Problem: Please repeat the records beneath this task exactly as they appear, but skip the images.

=== Section Start ===

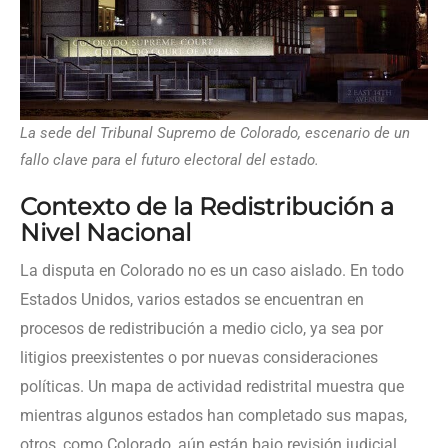
La sede del Tribunal Supremo de Colorado, escenario de un
fallo clave para el futuro electoral del estado.
Contexto de la Redistribución a
Nivel Nacional
La disputa en Colorado no es un caso aislado. En todo
Estados Unidos, varios estados se encuentran en
procesos de redistribución a medio ciclo, ya sea por
litigios preexistentes o por nuevas consideraciones
políticas. Un mapa de actividad redistrital muestra que
mientras algunos estados han completado sus mapas,
otros, como Colorado, aún están bajo revisión judicial.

=== Section End ===

Task output:
La sede del Tribunal Supremo de Colorado, escenario de un
fallo clave para el futuro electoral del estado.
Contexto de la Redistribución a
Nivel Nacional
La disputa en Colorado no es un caso aislado. En todo
Estados Unidos, varios estados se encuentran en
procesos de redistribución a medio ciclo, ya sea por
litigios preexistentes o por nuevas consideraciones
políticas. Un mapa de actividad redistrital muestra que
mientras algunos estados han completado sus mapas,
otros, como Colorado, aún están bajo revisión judicial.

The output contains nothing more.